LeoNerd's programming thoughts: cpan

Showing posts with label cpan. Show all posts

2022/06/25

A troubling thought - smartmatch reïmagined

Preface: This is less a concrete idea, and more a rambling set of thoughts that lead me to a somewhat awkward place. I'm writing it out here in the hope that others can lend suggestions and ideas, and see if we can arrive at a better place.

I've been thinking about comparison operators lately - somewhat in the context of my new Syntax::Operator::Elem / Syntax::Operator::In module, somewhat in the context of smartmatch and the planned deprecations thereof, and partly in the context of my new match/case syntax.

Smartmatch Deprecations

For years now, smartmatch has been an annoying thorny design, and recently we've started making moves to get rid of it.
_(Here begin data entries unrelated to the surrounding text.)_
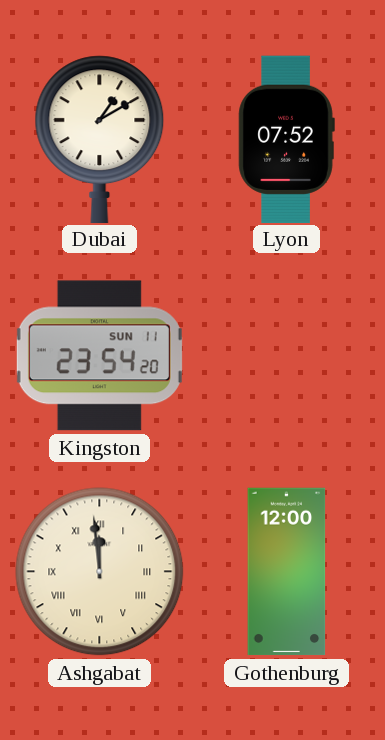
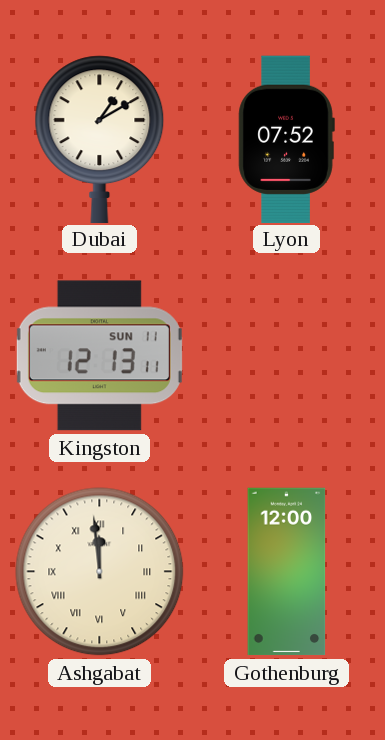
Kingston: 23:54 -> 12:13
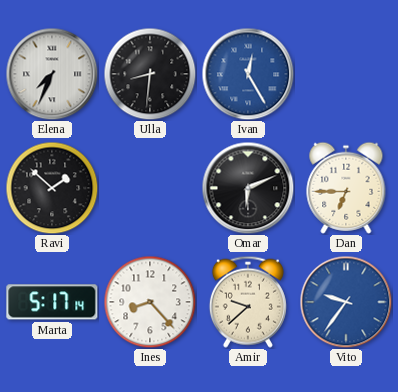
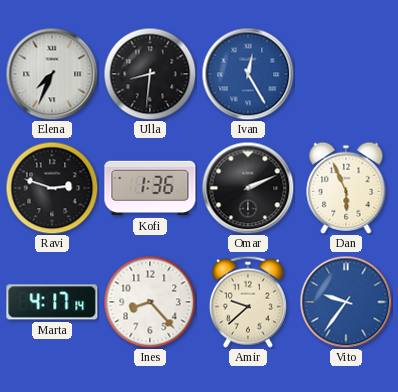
Ravi: 1:52 -> 2:48
Kofi: none -> 1:36
Omar: 6:11 -> 2:11
Dan: 6:45 -> 5:56
Marta: 5:17 -> 4:17
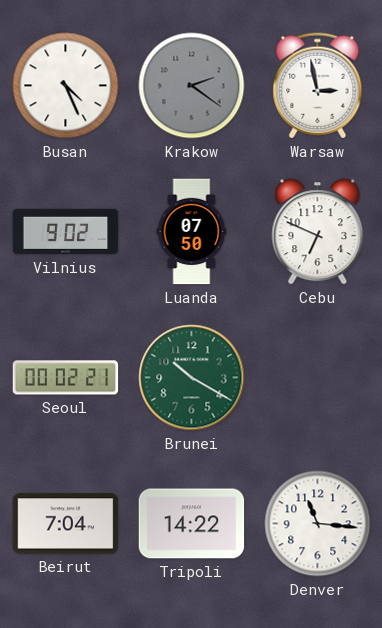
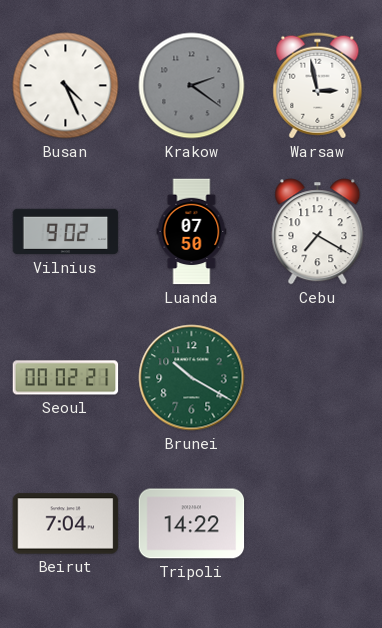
Cebu: 6:49 -> 7:20
Denver: 11:16 -> none
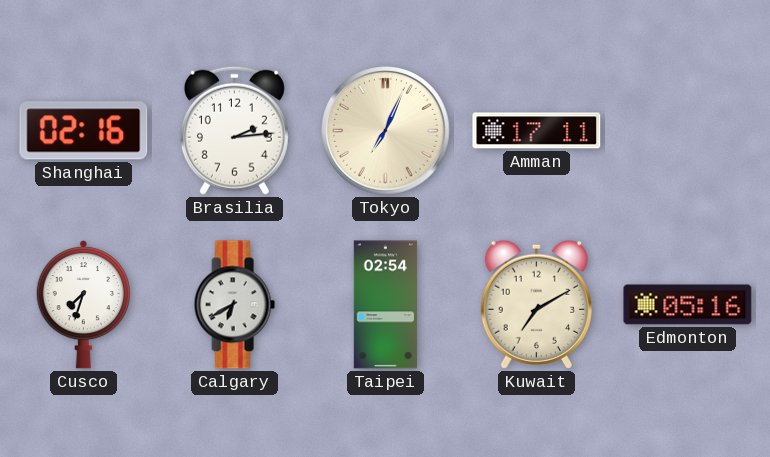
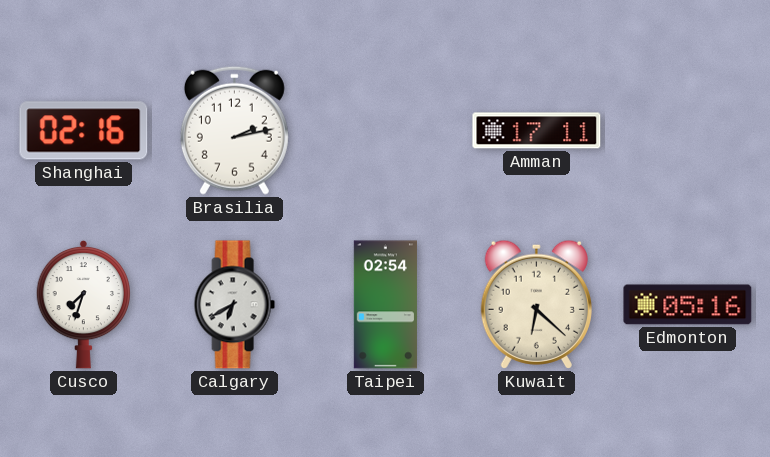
Brasilia: 2:14 -> 2:13
Tokyo: 7:04 -> none
Kuwait: 7:10 -> 6:22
In my mind at least, this is because it has a large and complex behaviour that is often unpredictable in advance. There are two distinct reasons for this:

It tries very hard to (recursively) distribute itself across container values on either side; saying that $x ~~ @y is true if any { $x ~~ $_ } @y for example; sometimes in ways that are surprising (e.g. how do you compare an array with a hash?)
It acts unpredictably with mixed strings or numbers; because those concepts are very fluid in perl and aren't well-defined

`match/case` and New Infix Operators

I've lately been writing some new ideas for new infix operators that Perl might want; partly because they're useful on their own but also because they're useful combined with the match/case syntax provided by Syntax::Keyword::Match. Between them all, these are intended as a replacement for the given/when syntax and its troublesome smartmatch. For example, to select an option based on a string comparison you can

match($x : eq) {
  case("abc") { say "It was the string abc" }
  case("def") { say "It was the string def" }
  case($y)    { say "It was whatever string the variable $y gives" }
}

This is much more predictable than given/when and smartmatch, because the programmer declared right upfront that the eq operator is being used here; there's no smartmatch involved.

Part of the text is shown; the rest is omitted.